Task statement: Which lines in the records below mention the word "Avviso"? Copy each one out.

Source data:

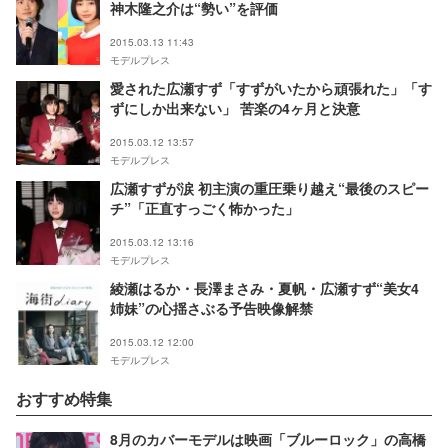
神木隆之介は“勢い”を評価
2015.03.13 11:43
モデルプレス
愛された広瀬すず「すずがいたから頑張れた」「す
ずにしか出来ない」 苦楽の4ヶ月と決意
2015.03.12 13:57
モデルプレス
広瀬すずが涙 初主演の重圧乗り越え“最後のスピー
チ”「正直すっごく怖かった」
2015.03.12 13:16
モデルプレス
綾瀬はるか・長澤まさみ・夏帆・広瀬すず“美女4
姉妹”の心揺さぶる予告映像解禁
2015.03.12 12:00
モデルプレス
おすすめ特集
8月のカバーモデルは映画「ブルーロック」の高橋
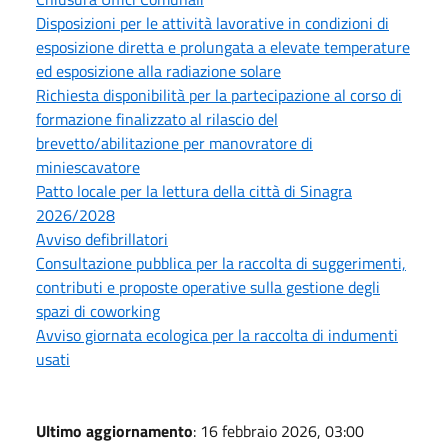
Disposizioni per le attività lavorative in condizioni di
esposizione diretta e prolungata a elevate temperature
ed esposizione alla radiazione solare
Richiesta disponibilità per la partecipazione al corso di
formazione finalizzato al rilascio del
brevetto/abilitazione per manovratore di
miniescavatore
Patto locale per la lettura della città di Sinagra
2026/2028
Avviso defibrillatori
Consultazione pubblica per la raccolta di suggerimenti,
contributi e proposte operative sulla gestione degli
spazi di coworking
Avviso giornata ecologica per la raccolta di indumenti
usati
Ultimo aggiornamento
: 16 febbraio 2026, 03:00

Response:
Avviso defibrillatori
Avviso giornata ecologica per la raccolta di indumenti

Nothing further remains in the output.